(Records from a dataset)
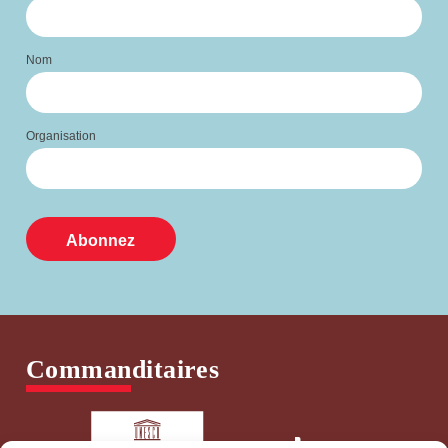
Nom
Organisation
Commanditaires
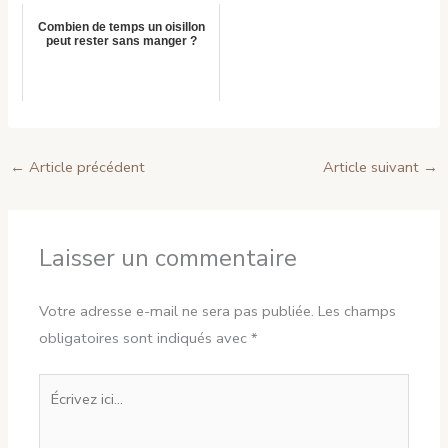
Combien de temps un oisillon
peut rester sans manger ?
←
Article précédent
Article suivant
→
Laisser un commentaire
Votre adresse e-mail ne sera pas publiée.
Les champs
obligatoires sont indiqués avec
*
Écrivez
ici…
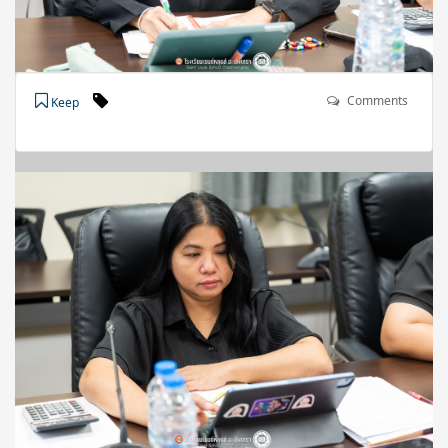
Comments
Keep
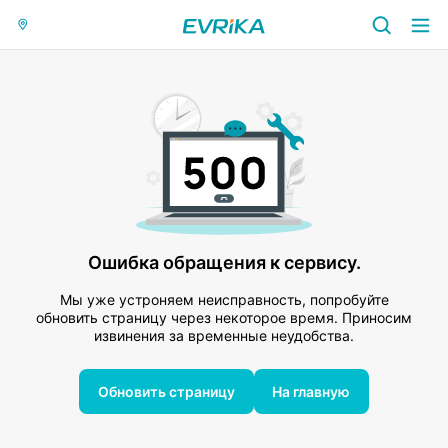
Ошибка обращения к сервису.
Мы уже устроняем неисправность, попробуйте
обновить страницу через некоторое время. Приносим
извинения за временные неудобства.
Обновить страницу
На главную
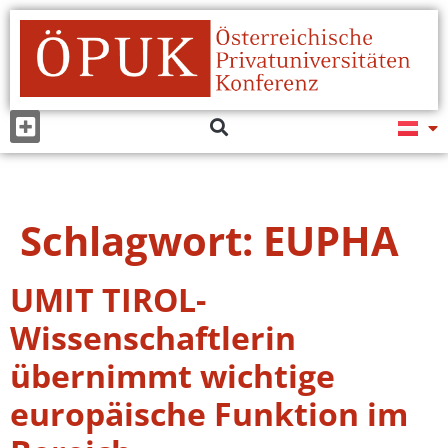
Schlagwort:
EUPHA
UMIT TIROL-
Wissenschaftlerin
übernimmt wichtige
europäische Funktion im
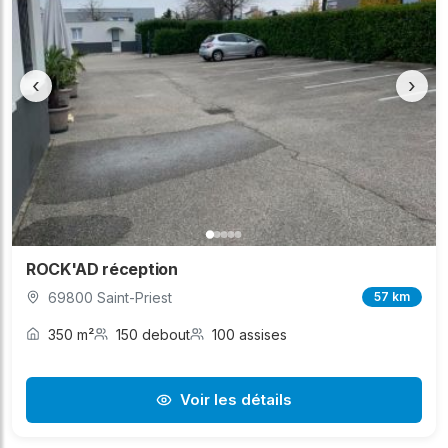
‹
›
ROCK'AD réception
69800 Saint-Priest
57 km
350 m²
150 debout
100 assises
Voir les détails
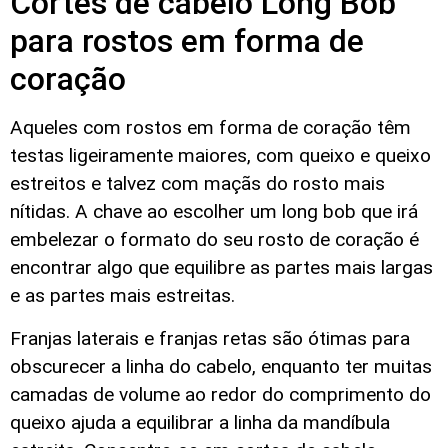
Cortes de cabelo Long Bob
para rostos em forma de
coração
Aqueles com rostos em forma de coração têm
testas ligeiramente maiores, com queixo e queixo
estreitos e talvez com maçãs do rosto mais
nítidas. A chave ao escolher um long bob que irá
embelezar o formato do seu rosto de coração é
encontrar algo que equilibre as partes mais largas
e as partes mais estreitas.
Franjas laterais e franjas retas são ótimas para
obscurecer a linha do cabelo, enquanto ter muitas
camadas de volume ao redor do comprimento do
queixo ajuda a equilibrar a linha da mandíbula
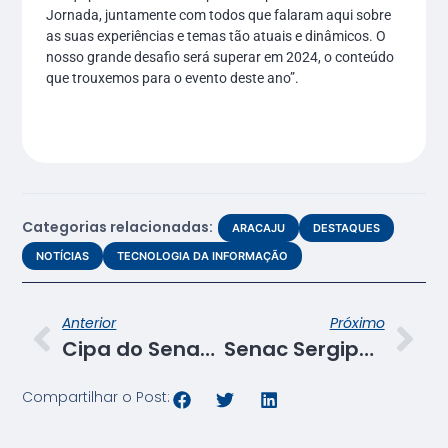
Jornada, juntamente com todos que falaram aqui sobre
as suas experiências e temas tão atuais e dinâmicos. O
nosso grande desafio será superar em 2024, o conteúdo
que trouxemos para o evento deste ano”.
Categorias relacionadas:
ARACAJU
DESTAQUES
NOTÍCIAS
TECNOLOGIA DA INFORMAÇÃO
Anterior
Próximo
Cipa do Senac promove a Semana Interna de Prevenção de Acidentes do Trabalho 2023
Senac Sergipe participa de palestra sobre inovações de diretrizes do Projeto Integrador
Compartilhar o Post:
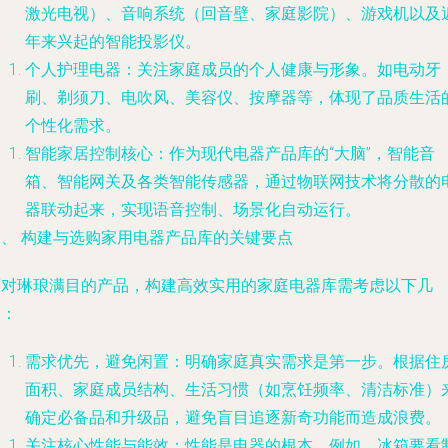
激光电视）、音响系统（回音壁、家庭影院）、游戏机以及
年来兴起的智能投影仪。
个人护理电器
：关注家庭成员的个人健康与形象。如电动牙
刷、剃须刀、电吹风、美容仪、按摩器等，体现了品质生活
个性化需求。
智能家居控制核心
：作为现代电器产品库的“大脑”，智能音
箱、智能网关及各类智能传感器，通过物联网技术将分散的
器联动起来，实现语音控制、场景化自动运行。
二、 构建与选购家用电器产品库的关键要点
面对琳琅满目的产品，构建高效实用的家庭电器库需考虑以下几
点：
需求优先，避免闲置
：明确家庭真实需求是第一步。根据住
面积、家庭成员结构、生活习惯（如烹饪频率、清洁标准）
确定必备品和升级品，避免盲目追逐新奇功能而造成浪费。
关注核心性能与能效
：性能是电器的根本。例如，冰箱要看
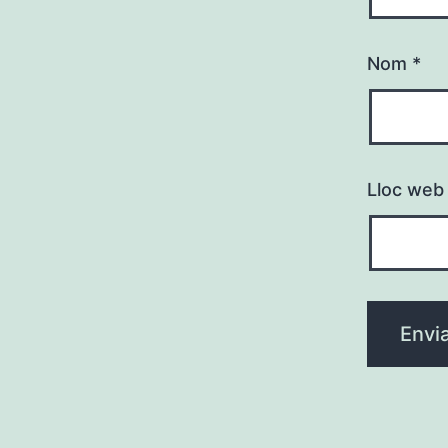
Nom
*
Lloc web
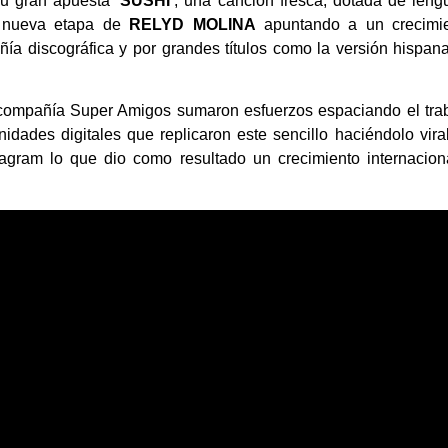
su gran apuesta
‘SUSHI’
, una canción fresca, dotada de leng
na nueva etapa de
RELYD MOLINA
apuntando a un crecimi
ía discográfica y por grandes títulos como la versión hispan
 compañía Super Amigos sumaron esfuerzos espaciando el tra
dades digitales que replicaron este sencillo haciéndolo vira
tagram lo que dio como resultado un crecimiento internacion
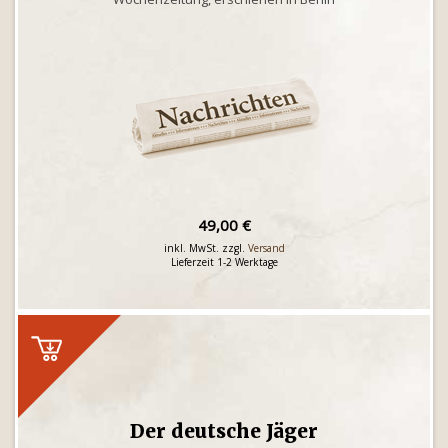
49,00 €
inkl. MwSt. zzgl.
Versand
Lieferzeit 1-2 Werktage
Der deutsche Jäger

Your objective:
Give back exactly the lines above that run from the one with "激光电视）、音响系统（回音壁、家庭影院）、游戏机以及" to the one with "ía discográfica y", including both, with the pictures left out.

Solution to this problem:
激光电视）、音响系统（回音壁、家庭影院）、游戏机以及
年来兴起的智能投影仪。
个人护理电器
：关注家庭成员的个人健康与形象。如电动牙
刷、剃须刀、电吹风、美容仪、按摩器等，体现了品质生活
个性化需求。
智能家居控制核心
：作为现代电器产品库的“大脑”，智能音
箱、智能网关及各类智能传感器，通过物联网技术将分散的
器联动起来，实现语音控制、场景化自动运行。
二、 构建与选购家用电器产品库的关键要点
面对琳琅满目的产品，构建高效实用的家庭电器库需考虑以下几
点：
需求优先，避免闲置
：明确家庭真实需求是第一步。根据住
面积、家庭成员结构、生活习惯（如烹饪频率、清洁标准）
确定必备品和升级品，避免盲目追逐新奇功能而造成浪费。
关注核心性能与能效
：性能是电器的根本。例如，冰箱要看
Nom
*
Lloc web
su gran apuesta
‘SUSHI’
, una canción fresca, dotada de leng
na nueva etapa de
RELYD MOLINA
apuntando a un crecimi
ía discográfica y por grandes títulos como la versión hispan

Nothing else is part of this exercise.